## Task
In the entries below, filter for the word "orbittelkomsel" and copy every matching line.

## Data to examine

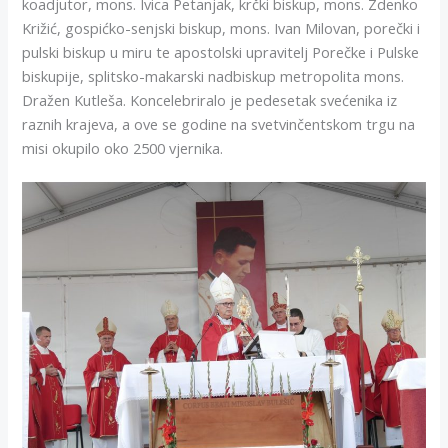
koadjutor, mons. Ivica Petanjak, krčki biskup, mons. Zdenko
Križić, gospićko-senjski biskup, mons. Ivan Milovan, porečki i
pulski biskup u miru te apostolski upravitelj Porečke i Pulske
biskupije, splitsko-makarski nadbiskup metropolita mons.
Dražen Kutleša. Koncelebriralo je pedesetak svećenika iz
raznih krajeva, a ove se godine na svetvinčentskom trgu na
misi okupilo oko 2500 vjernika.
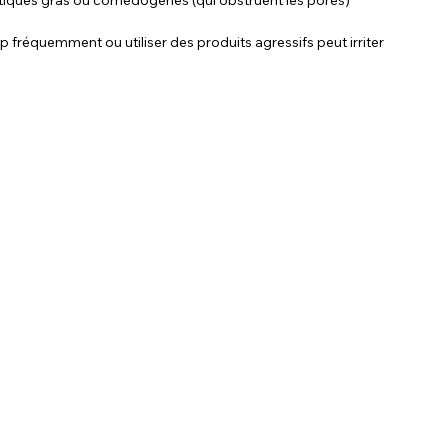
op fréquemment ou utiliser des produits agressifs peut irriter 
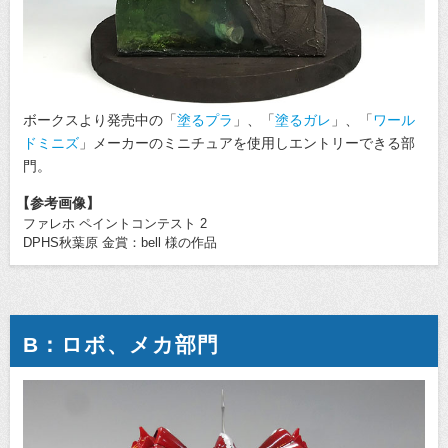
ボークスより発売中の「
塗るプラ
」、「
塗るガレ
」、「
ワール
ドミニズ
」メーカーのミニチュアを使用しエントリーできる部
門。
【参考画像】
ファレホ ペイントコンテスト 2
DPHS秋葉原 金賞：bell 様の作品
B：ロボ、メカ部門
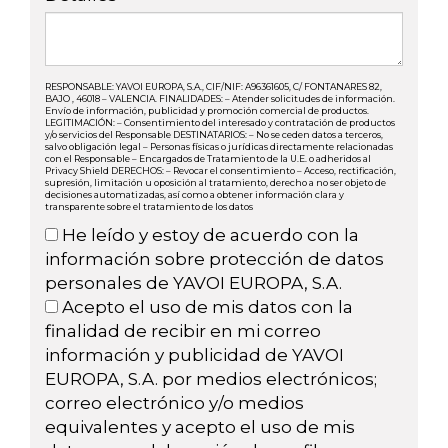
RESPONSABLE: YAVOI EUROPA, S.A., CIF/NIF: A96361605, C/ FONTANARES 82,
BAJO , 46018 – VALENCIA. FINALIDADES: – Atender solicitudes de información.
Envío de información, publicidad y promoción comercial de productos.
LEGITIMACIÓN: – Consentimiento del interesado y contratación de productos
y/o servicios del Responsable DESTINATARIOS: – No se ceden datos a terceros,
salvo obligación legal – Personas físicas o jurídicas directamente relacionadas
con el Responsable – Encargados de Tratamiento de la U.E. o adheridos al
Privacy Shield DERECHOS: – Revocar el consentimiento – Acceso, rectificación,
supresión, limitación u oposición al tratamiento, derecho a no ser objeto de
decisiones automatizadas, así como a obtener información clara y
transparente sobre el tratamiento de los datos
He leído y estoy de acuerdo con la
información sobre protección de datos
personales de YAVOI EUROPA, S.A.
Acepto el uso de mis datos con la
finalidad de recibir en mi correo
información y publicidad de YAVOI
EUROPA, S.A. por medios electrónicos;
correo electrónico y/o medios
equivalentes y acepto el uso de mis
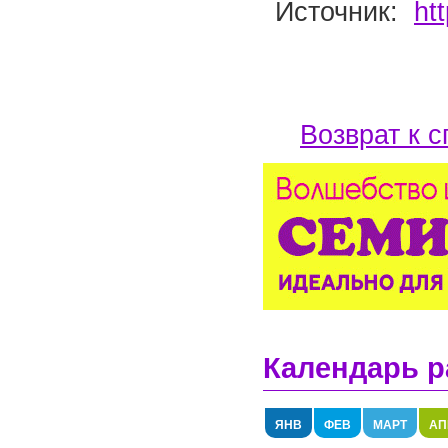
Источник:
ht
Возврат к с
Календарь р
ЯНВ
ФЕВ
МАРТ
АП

--

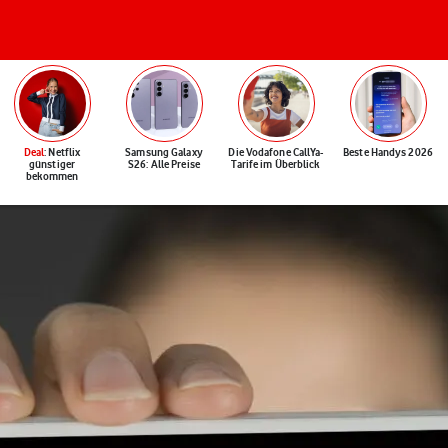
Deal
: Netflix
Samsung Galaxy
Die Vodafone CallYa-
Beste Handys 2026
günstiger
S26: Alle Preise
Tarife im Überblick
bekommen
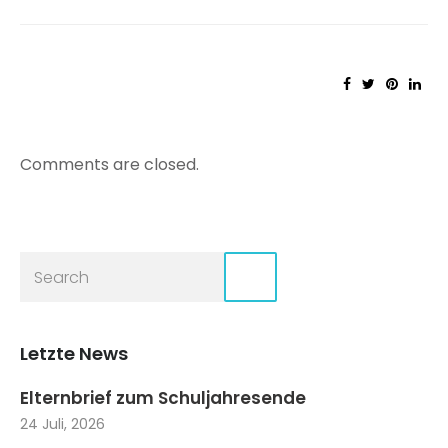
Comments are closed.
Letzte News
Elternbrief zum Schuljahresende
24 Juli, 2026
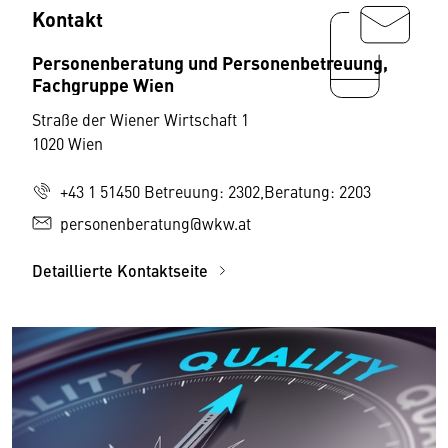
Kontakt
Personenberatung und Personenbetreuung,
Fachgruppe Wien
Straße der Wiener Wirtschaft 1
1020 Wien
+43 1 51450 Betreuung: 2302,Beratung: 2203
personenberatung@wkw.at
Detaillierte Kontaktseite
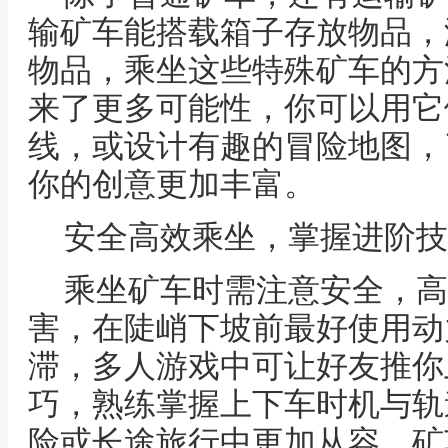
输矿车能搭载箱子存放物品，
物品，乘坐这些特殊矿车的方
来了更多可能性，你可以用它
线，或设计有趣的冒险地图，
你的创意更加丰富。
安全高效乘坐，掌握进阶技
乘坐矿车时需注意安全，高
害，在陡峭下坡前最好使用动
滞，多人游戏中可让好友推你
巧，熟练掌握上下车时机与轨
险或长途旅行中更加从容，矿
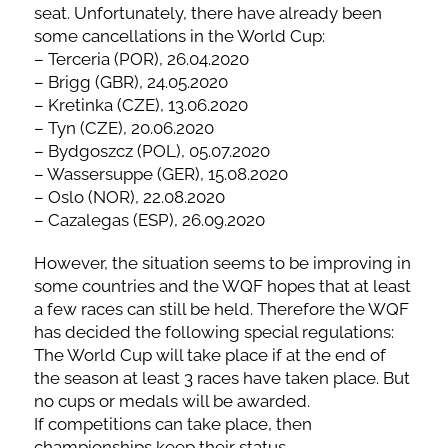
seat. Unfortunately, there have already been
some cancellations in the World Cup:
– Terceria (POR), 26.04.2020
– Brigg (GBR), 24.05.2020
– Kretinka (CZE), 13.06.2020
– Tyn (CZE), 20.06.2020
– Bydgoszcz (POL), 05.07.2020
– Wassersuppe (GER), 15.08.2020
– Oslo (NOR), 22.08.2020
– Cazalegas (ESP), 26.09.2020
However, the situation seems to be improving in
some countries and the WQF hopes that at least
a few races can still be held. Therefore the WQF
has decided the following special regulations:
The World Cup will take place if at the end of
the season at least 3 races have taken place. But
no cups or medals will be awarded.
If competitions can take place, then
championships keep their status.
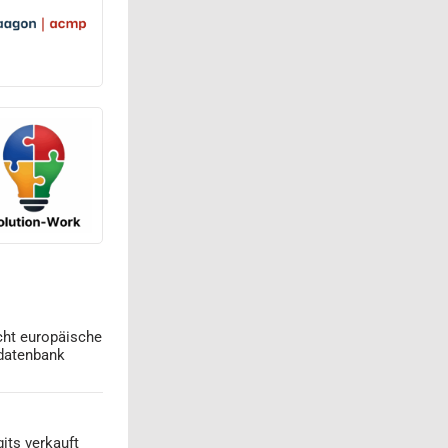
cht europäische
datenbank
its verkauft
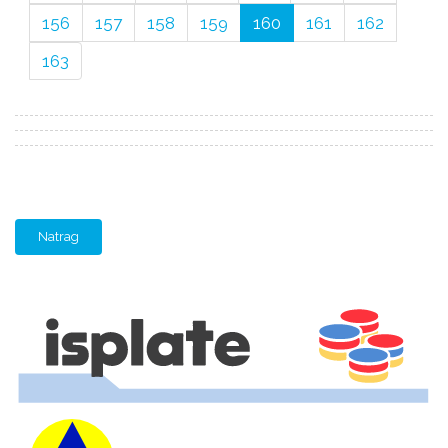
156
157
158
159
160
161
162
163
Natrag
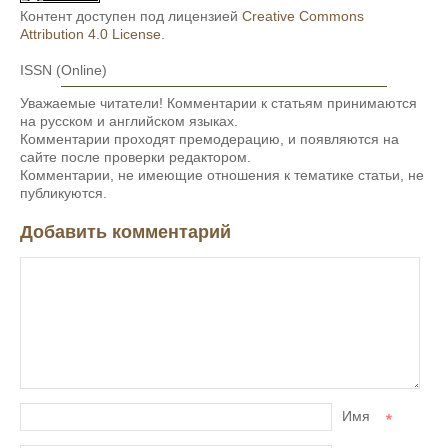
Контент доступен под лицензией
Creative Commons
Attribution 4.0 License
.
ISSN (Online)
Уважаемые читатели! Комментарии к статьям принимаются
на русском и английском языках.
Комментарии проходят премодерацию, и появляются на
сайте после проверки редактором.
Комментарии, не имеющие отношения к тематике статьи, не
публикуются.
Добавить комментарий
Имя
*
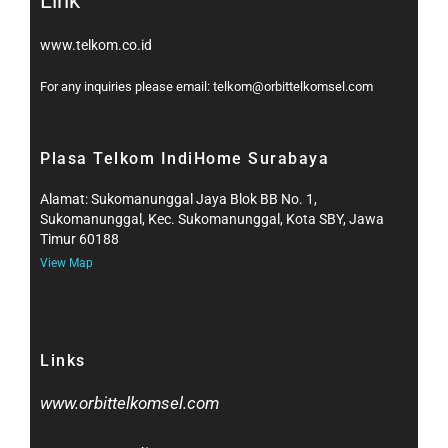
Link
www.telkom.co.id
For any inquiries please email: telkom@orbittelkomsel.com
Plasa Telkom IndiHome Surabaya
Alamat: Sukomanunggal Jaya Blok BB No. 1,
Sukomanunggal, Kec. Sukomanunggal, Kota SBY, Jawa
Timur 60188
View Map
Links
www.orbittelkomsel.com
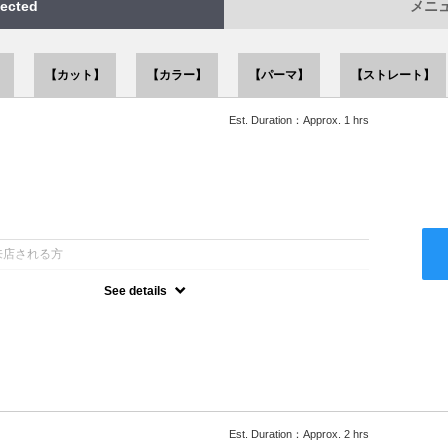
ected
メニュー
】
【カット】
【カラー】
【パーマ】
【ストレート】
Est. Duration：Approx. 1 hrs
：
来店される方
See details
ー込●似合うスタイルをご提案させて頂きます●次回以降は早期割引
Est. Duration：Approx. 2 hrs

## Response below
For any inquiries please email: telkom@orbittelkomsel.com
www.orbittelkomsel.com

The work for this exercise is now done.